## WHAT YOU ARE ASKED TO DO
Copy each line of the listing that includes "della".

## DATASET
+++
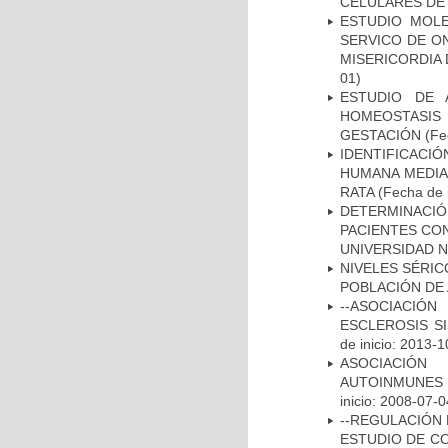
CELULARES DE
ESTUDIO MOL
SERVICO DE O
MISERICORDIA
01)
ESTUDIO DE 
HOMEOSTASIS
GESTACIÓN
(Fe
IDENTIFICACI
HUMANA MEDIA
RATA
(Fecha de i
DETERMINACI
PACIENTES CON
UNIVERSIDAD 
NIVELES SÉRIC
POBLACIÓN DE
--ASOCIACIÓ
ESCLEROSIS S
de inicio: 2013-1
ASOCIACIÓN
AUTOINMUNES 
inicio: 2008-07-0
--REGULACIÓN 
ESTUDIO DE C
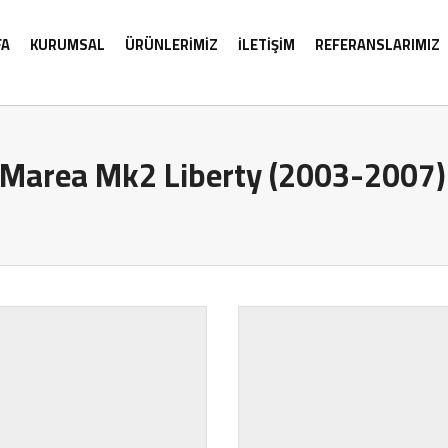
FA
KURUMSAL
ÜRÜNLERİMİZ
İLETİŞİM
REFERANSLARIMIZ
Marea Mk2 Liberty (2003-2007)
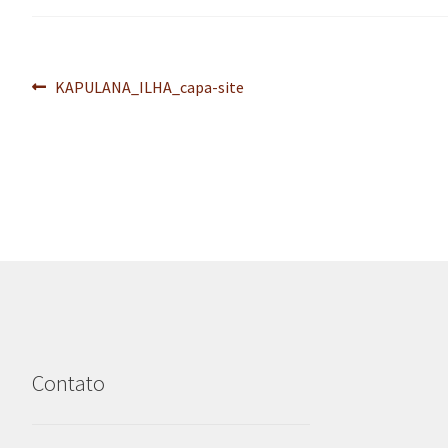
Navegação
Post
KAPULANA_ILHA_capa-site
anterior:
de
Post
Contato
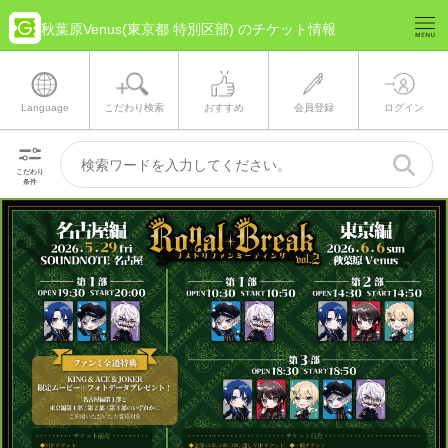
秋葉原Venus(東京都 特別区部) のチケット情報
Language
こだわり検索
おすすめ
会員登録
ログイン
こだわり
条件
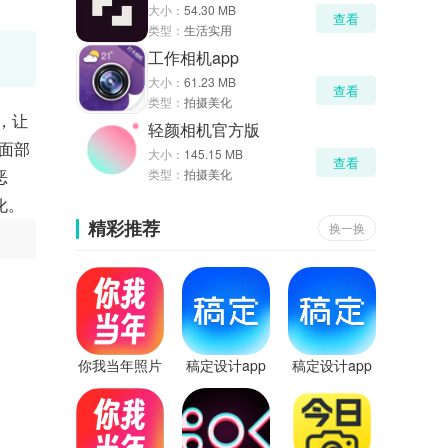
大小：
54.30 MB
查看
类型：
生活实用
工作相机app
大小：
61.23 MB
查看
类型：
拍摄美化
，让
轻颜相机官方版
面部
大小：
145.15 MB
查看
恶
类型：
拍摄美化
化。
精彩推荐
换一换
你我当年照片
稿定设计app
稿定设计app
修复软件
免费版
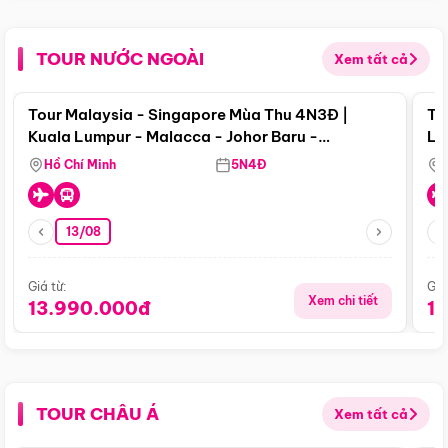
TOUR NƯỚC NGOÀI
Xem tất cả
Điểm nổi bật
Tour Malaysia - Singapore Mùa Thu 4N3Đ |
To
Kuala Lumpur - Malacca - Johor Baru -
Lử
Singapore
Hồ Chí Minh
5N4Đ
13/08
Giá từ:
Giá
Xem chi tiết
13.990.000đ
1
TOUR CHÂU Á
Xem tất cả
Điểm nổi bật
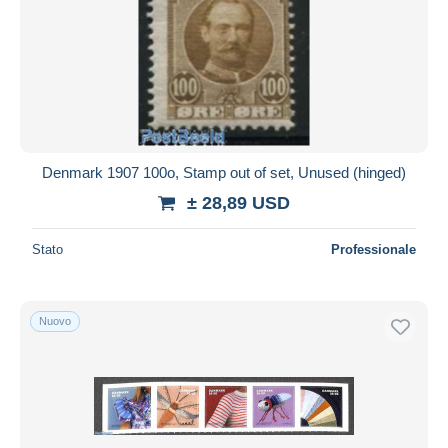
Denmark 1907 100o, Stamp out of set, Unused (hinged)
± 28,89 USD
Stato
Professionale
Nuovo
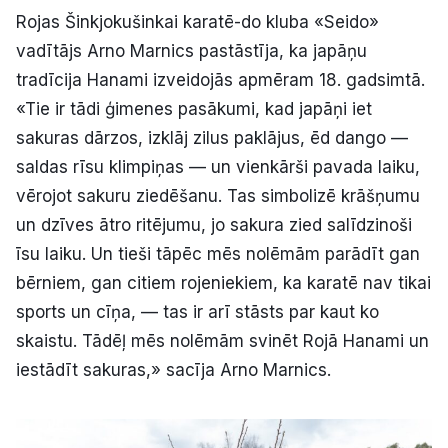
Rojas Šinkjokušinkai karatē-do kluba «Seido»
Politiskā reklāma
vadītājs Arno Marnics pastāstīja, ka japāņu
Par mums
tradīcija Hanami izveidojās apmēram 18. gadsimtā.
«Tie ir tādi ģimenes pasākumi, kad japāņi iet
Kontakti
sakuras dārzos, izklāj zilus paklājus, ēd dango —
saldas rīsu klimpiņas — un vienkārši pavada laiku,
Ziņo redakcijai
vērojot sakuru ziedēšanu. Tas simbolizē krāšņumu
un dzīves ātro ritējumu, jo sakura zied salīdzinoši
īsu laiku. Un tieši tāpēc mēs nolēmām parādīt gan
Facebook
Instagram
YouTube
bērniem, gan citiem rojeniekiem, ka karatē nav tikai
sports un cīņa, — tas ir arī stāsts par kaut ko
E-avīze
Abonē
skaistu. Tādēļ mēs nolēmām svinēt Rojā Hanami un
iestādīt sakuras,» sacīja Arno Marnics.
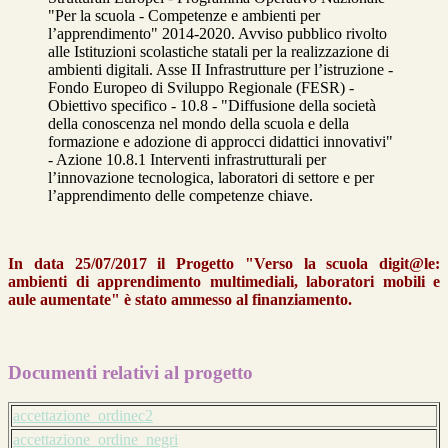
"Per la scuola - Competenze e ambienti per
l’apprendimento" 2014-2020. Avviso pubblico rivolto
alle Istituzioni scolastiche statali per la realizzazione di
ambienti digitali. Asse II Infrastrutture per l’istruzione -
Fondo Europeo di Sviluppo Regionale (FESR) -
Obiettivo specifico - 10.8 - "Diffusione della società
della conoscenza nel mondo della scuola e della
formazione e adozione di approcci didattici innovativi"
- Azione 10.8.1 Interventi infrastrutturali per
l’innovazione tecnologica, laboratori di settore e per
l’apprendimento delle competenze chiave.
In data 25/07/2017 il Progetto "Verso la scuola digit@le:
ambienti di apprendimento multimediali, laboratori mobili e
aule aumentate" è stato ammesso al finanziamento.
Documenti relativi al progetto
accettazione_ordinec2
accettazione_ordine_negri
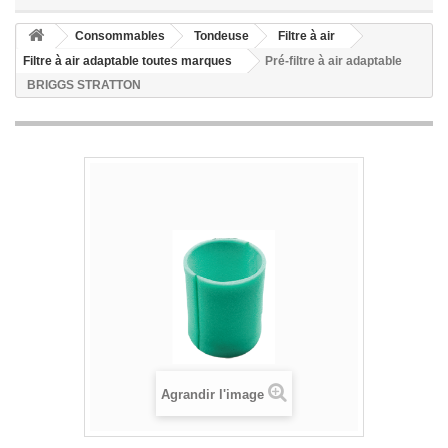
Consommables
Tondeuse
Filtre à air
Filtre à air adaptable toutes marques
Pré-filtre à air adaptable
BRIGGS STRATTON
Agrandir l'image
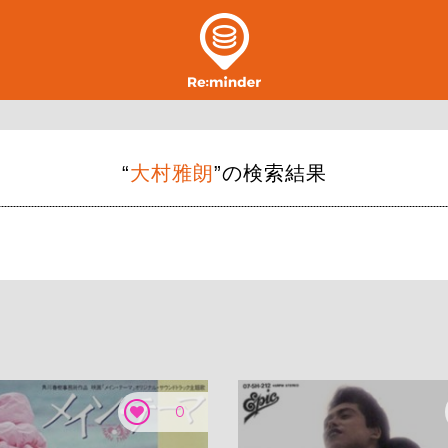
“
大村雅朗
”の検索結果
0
+++
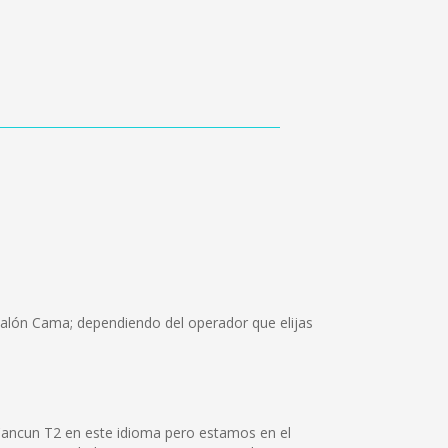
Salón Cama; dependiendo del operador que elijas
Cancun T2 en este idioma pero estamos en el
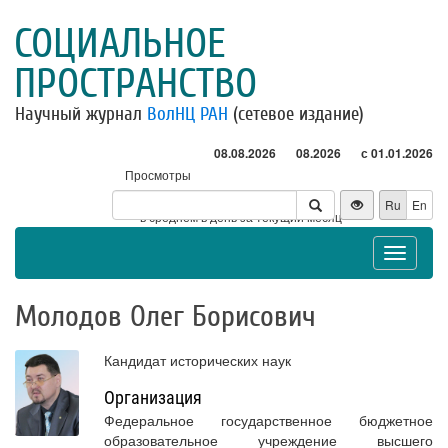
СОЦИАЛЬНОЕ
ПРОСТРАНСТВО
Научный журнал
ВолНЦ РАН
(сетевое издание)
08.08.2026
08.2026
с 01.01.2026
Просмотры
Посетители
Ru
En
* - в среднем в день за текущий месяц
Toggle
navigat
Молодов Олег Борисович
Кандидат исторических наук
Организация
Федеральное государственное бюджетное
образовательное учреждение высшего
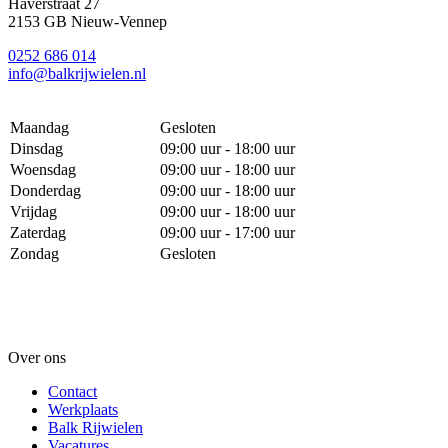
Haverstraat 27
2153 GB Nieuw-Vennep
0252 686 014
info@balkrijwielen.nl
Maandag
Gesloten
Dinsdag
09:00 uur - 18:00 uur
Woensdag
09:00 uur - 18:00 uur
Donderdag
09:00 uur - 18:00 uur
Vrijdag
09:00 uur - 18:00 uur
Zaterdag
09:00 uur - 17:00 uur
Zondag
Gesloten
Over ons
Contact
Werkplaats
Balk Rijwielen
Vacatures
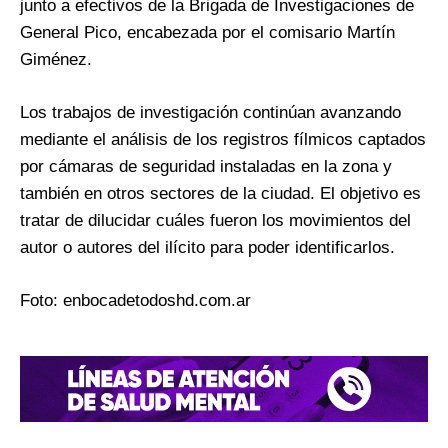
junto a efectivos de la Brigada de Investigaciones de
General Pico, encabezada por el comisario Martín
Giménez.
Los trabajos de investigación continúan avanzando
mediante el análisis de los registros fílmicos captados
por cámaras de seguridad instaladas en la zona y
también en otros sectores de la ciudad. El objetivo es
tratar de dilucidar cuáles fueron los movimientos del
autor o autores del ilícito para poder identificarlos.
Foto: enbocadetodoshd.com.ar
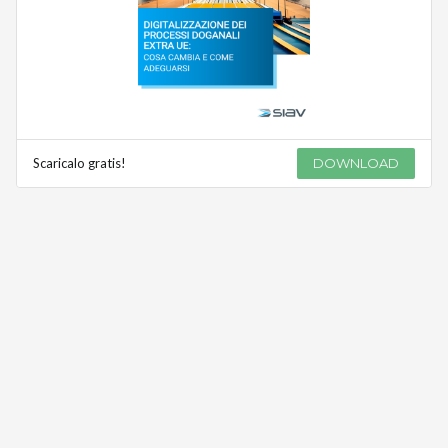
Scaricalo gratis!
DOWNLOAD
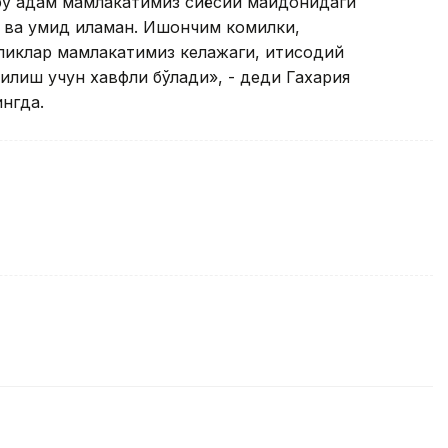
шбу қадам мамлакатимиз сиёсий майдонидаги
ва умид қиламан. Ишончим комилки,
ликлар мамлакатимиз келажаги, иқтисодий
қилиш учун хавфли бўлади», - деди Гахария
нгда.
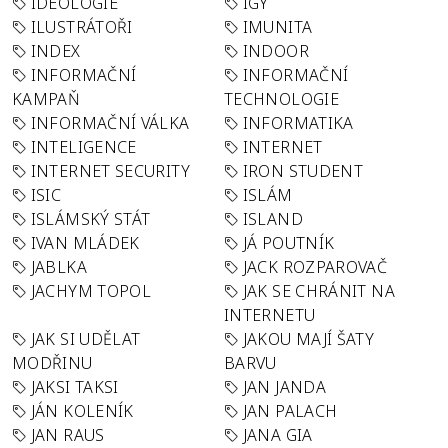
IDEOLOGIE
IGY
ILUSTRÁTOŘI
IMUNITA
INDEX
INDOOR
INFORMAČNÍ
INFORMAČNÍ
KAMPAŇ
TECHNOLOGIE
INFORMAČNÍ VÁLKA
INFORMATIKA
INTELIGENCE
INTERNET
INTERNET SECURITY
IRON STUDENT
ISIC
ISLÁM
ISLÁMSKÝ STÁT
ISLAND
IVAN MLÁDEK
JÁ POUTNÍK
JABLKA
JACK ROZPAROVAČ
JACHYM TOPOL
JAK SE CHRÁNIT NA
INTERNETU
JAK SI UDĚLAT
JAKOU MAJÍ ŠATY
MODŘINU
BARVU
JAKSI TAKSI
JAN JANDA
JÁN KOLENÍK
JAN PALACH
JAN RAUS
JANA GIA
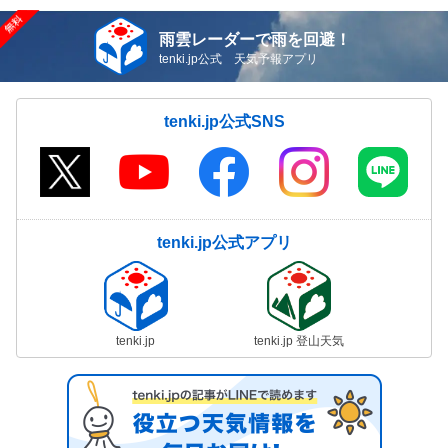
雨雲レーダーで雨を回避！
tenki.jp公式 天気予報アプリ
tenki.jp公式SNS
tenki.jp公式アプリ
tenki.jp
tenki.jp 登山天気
+++
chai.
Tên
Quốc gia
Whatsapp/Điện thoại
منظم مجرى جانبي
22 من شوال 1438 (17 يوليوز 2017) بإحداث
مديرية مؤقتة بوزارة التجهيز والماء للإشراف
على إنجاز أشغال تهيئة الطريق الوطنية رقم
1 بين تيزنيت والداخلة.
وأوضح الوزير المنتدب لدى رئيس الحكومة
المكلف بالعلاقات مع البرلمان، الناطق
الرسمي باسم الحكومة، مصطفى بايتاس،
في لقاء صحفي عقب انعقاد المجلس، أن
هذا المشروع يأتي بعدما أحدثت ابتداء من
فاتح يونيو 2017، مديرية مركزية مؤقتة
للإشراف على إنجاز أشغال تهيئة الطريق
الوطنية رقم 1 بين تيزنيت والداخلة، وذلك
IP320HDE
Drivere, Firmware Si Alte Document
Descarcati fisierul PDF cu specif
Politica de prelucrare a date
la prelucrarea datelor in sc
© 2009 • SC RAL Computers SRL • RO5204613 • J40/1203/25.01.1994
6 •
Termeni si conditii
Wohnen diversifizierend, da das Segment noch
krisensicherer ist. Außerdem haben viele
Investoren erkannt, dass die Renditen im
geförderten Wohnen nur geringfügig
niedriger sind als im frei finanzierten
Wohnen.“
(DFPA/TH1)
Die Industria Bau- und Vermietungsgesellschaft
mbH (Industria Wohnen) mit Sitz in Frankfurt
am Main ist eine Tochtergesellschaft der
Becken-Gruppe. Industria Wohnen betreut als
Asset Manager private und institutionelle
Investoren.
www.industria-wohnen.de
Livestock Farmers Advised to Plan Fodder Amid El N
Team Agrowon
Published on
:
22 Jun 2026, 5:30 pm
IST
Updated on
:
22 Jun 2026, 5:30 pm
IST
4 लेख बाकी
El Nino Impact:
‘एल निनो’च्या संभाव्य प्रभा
+++
## RESPONSE TO THE EXERCISE
Obiettivo specifico - 10.8 - "Diffusione della società
della conoscenza nel mondo della scuola e della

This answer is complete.